24

EDIT: as everyone is getting confused, I want to simplify my question. I have two ordered lists. Now, I just want to compute how similar one list is to the other.

Eg,

1,7,4,5,8,9
1,7,5,4,9,6

What is a good measure of similarity between these two lists so that order is important. For example, we should penalize similarity as 4,5 is swapped in the two lists?

I have 2 systems. One state of the art system and one system that I implemented. Given a query, both systems return a ranked list of documents. Now, I want to compare the similarity between my system and the "state of the art system" in order to measure the correctness of my system. Please note that the order of documents is important as we are talking about a ranked system. Does anyone know of any measures that can help me find the similarity between these two lists.

user1221572
  • 333
  • 1
  • 3
  • 8
  • Are you assuming document returned by "state of the art systems" are good? Or do you want to test if your system is better then the "state of the art"? If the second: what is your judge? how do you evaluate a query is indeed relevant? – amit Feb 20 '12 at 17:08
  • @amit: I am assuming docs returned by state of art system are good. I want to compute how similar my results are to it assuming order is very important – user1221572 Feb 20 '12 at 17:14
  • @amit: why did u delete your answer? – user1221572 Feb 20 '12 at 17:22
  • I think it does not fit your need, and currently working on an improvement – amit Feb 20 '12 at 17:24
  • I think you should rephrase your question because everybody is coming to the same conclusion of comparing relevance after reading your question and everytime you are asking people to re-read your question which means there is something wrong with the qustion. So please elaborate a bit. – Yavar Feb 20 '12 at 17:31

7 Answers7

15

The DCG [Discounted Cumulative Gain] and nDCG [normalized DCG] are usually a good measure for ranked lists.

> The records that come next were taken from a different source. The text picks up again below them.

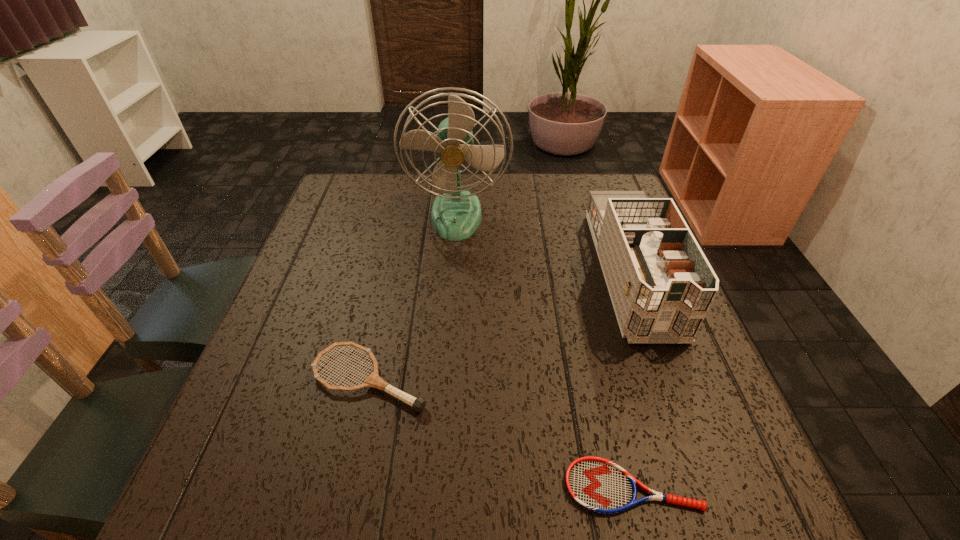 Identify the location of blank region between the fan and the dollhouse. This screenshot has width=960, height=540. (543, 244).

Find the location of `empty space that is in between the right tennis racket and the tallest object`. empty space that is in between the right tennis racket and the tallest object is located at coordinates (544, 350).

This screenshot has width=960, height=540. I want to click on vacant space that is in between the dollhouse and the farther tennis racket, so click(x=500, y=325).

What are the coordinates of `vacant space that's between the nearer tennis racket and the third shortest object` in the screenshot? It's located at (631, 379).

Find the location of a particular element. the closest object to the fan is located at coordinates (661, 285).

Where is `object that stands as the second closest to the dollhouse`? This screenshot has height=540, width=960. object that stands as the second closest to the dollhouse is located at coordinates (596, 484).

Where is `free space that satisfies the following two spatial constraints: 1. in front of the fan, directing airflow; 2. on the left side of the shortest object`? This screenshot has height=540, width=960. free space that satisfies the following two spatial constraints: 1. in front of the fan, directing airflow; 2. on the left side of the shortest object is located at coordinates (439, 486).

Identify the location of vacant space that satisfies the following two spatial constraints: 1. in front of the right tennis racket, directing airflow; 2. on the left side of the tallest object. The image size is (960, 540). (439, 486).

Find the location of a particular element. vacant space that satisfies the following two spatial constraints: 1. on the front side of the shorter tennis racket; 2. on the right side of the third tallest object is located at coordinates (347, 486). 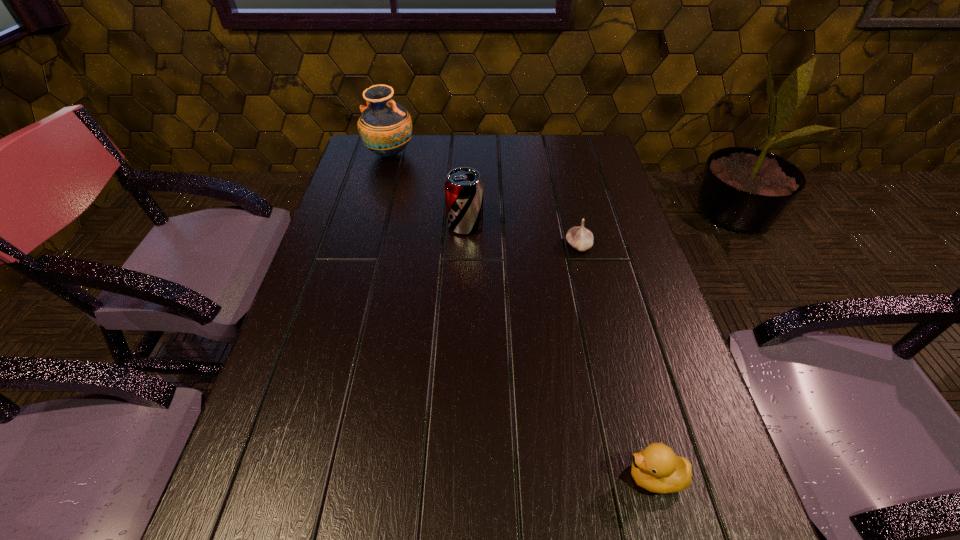 Point out which object is positioned as the second nearest to the soda can. Please provide its 2D coordinates. Your answer should be formatted as a tuple, i.e. [(x, y)], where the tuple contains the x and y coordinates of a point satisfying the conditions above.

It gives the full gain for relevant document if it is ranked first, and the gain decreases as rank decreases.

Using DCG/nDCG to evaluate the system compared to the SOA base line:

Note: If you set all results returned by "state of the art system" as relevant, then your system is identical to the state of the art if they recieved the same rank using DCG/nDCG.

Thus, a possible evaluation could be: DCG(your_system)/DCG(state_of_the_art_system)

To further enhance it, you can give a relevance grade [relevance will not be binary] - and will be determined according to how each document was ranked in the state of the art. For example rel_i = 1/log(1+i) for each document in the state of the art system.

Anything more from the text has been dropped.